U.S. light crude ended Friday's session down 66 cents at $70.70, having touched a 3½ year high of $71.89 on Thursday.
Benchmark Brent crude oil fell toward Friday's session low of $77.04 a barrel heading into the close of trading. On Thursday Brent hit $78, its highest since November 2014.
For the week, Brent was on track to rise roughly 3-percent, while and U.S. crude posted a 1.4-percent gain.
Many analysts expect oil prices to rise as Iran's exports fall.
Rainer Seele, chief executive of Austrian oil and gas company OMV, told German daily Handelsblatt that he expects prices to rise as the United States moves to reimpose sanctions.
"It is not yet clear which concrete sanctions the U.S. will impose. But I expect the price of North Sea Brent to be closer to $80 than $70 a barrel," Seele said in an interview.
U.S. investment bank Jefferies said in a note that it expects Iranian crude oil exports to start falling in the next few months.
"We expect that around October Iranian exports will be down by 500,000 barrels per day (bpd) and eventually fall by 1 million bpd," the bank said.
There are signs, however, that other members of the Organization of the Petroleum Exporting Countries (OPEC) will raise output to counter the Iran disruption.

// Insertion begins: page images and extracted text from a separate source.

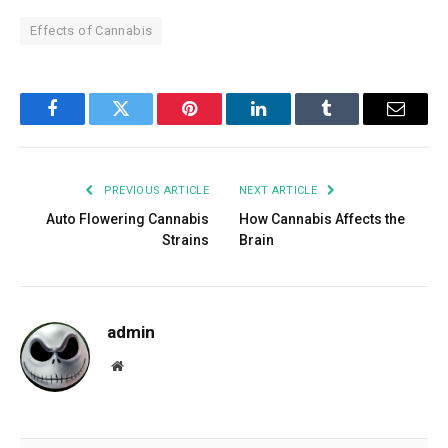
Effects of Cannabis
Facebook
Twitter
Pinterest
LinkedIn
Tumblr
Email
PREVIOUS ARTICLE
NEXT ARTICLE
Auto Flowering Cannabis
How Cannabis Affects the
Strains
Brain
admin
Website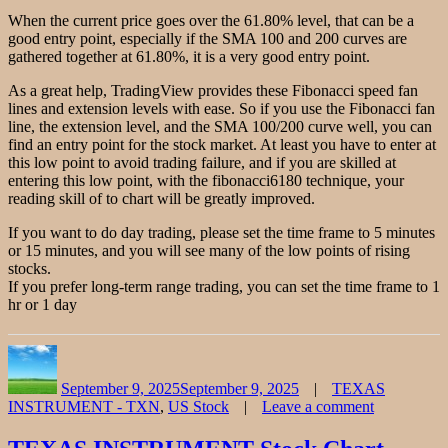
When the current price goes over the 61.80% level, that can be a
good entry point, especially if the SMA 100 and 200 curves are
gathered together at 61.80%, it is a very good entry point.
As a great help, TradingView provides these Fibonacci speed fan
lines and extension levels with ease. So if you use the Fibonacci fan
line, the extension level, and the SMA 100/200 curve well, you can
find an entry point for the stock market. At least you have to enter at
this low point to avoid trading failure, and if you are skilled at
entering this low point, with the fibonacci6180 technique, your
reading skill of to chart will be greatly improved.
If you want to do day trading, please set the time frame to 5 minutes
or 15 minutes, and you will see many of the low points of rising
stocks.
If you prefer long-term range trading, you can set the time frame to 1
hr or 1 day
Author
Posted
Categories
on
September 9, 2025
September 9, 2025
TEXAS
INSTRUMENT - TXN
,
US Stock
Leave a comment
on
Texas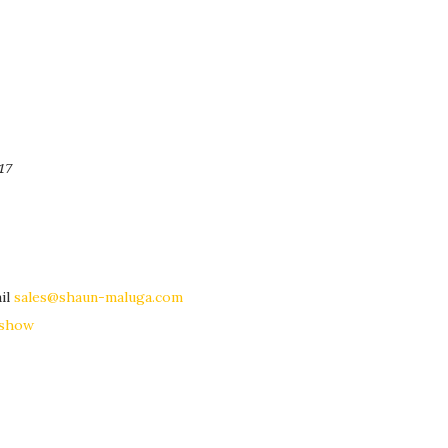
17
il
sales@shaun-maluga.com
eshow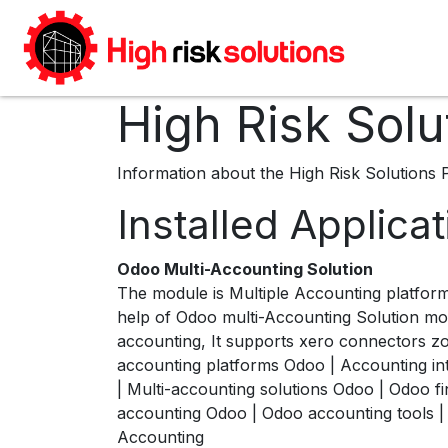
Skip to Content
Home
High Risk Solu
Information about the High Risk Solutions 
Installed Applica
Odoo Multi-Accounting Solution
The module is Multiple Accounting platfor
help of Odoo multi-Accounting Solution mo
accounting, It supports xero connectors z
accounting platforms Odoo | Accounting 
| Multi-accounting solutions Odoo | Odoo 
accounting Odoo | Odoo accounting tools | 
Accounting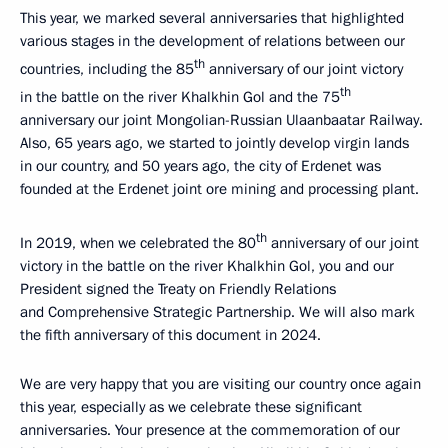
This year, we marked several anniversaries that highlighted
various stages in the development of relations between our
th
countries, including the 85
anniversary of our joint victory
th
in the battle on the river Khalkhin Gol and the 75
anniversary our joint Mongolian-Russian Ulaanbaatar Railway.
Also, 65 years ago, we started to jointly develop virgin lands
in our country, and 50 years ago, the city of Erdenet was
founded at the Erdenet joint ore mining and processing plant.
th
In 2019, when we celebrated the 80
anniversary of our joint
victory in the battle on the river Khalkhin Gol, you and our
President signed the Treaty on Friendly Relations
and Comprehensive Strategic Partnership. We will also mark
the fifth anniversary of this document in 2024.
We are very happy that you are visiting our country once again
this year, especially as we celebrate these significant
anniversaries. Your presence at the commemoration of our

Jefferies said that OPEC has the capacity "to replace the Iranian losses" but added: Even if physical supply is held constant ... the market will still be faced with a precariously low level of spare capacity."
Outside OPEC, soaring U.S. crude oil production could help to fill Iran's supply gap. U.S. oil output reached another record high last week, hitting 10.7 million bpd.
That is up 27 percent since mid-2016 and means that U.S. output is creeping ever closer to that of top producer Russia, which pumps about 11 million bpd.
The weekly rig count from GE's Baker Hughes division showed U.S. drillers added 10 rigs to a total of 844. The rig count is a forward-looking indicator on production.